ということで、ここまでの下準備を経て、我々夫婦は毎日面会に行きつつ、働けるスケジュールを実行に移すことができました。

私の方がコアタイムがある勤務形態だったので、日中しっかり働ける方のシフトを譲ってもらいました。

ー私ー

  • 8:00-16:00 仕事

  • 16:00-20:00 面会

ー夫ー

  • 8:00-10:30 仕事

  • 11:00-16:00 面会

  • 16:00-20:00 仕事

このほか面会中でも息子が寝たり、検査でいなくなるタイミングで仕事を再開するなどしていました。

16:00前になるとよく病棟入り口でわたしのことを待っていてくれました。
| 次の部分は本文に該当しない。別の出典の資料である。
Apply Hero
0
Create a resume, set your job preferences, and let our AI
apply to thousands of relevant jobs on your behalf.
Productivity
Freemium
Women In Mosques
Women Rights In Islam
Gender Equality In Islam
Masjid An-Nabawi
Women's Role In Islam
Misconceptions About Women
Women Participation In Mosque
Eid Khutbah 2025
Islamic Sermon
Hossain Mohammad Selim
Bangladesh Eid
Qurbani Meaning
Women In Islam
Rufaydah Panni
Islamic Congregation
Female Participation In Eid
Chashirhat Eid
入院患者は病棟から出られないので、このドアが社会と病棟の境界線。


家を借りることで、持続可能なスケジュールを立てることができ、逆に言えば、家を借りてなかったらフルタイムで働き続けるのは全然無理でした。

ちなみに、入院生活で仲良くなった親御さんでも面会のために病院の周辺に引っ越した方がそれなりにいました。
また、私たちが借りたマンションにも、おそらく成育に通っているであろう親子がいました。

徐々に、祖師ヶ谷大蔵の街自体に「成育の患者が住む街」という側面があることを知ります。
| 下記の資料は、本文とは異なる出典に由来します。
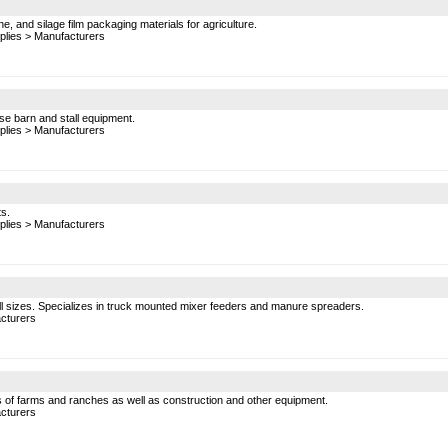
ne, and silage film packaging materials for agriculture.
plies
>
Manufacturers
e barn and stall equipment.
plies
>
Manufacturers
ts.
plies
>
Manufacturers
ll sizes. Specializes in truck mounted mixer feeders and manure spreaders.
cturers
ds of farms and ranches as well as construction and other equipment.
cturers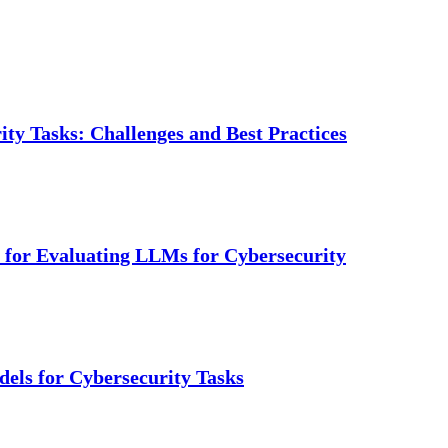
ty Tasks: Challenges and Best Practices
for Evaluating LLMs for Cybersecurity
els for Cybersecurity Tasks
最後に、そこまでして仕事を続ける?って思われる方もいるかもしれません。
そこまでしてでも、このタイミングで仕事を続けたかった理由はまた別の記事で書きたいと思います。

今振り返ってもここで仕事を続けるという判断をしてよかったと思っています。

みんながみんな、子どもが入院しても仕事を続けるべき、と思っているわけではないので、一応。
仕事をお休みすることで、子供と過ごす時間が増え、得られることもたくさんあると思います。


少しずつ入院生活に慣れてくる

ということで、入院~胃腸炎~引っ越しと怒涛の生活でしたが、家を借り、そこまで往復2,3時間かけて通っていた道のりが4分に変わると、生活がだいぶ軌道に乗ってきた感じはありました。
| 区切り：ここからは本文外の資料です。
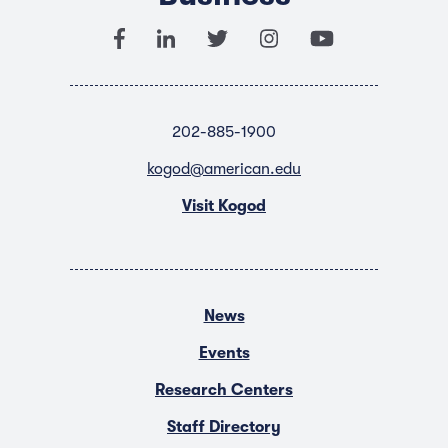
202-885-1900
kogod@american.edu
Visit Kogod
News
Events
Research Centers
Staff Directory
これと並行して、1月の末ごろから、寝たきりだった息子が、話したり、遊んだりできる程度に回復してきました。

病棟のプレイルームでも遊べるように。


これが親的にはかなりうれしくて、私たちもこの頃から体力的にも精神的にも回復してきました。



ということで、病気が判明してからの大変な日々が底を抜けたように感じました。
次の記事では、その後の入院生活と一時退院中の思わぬ山場について書いていこうと思います。

お付き合いありがとうございました。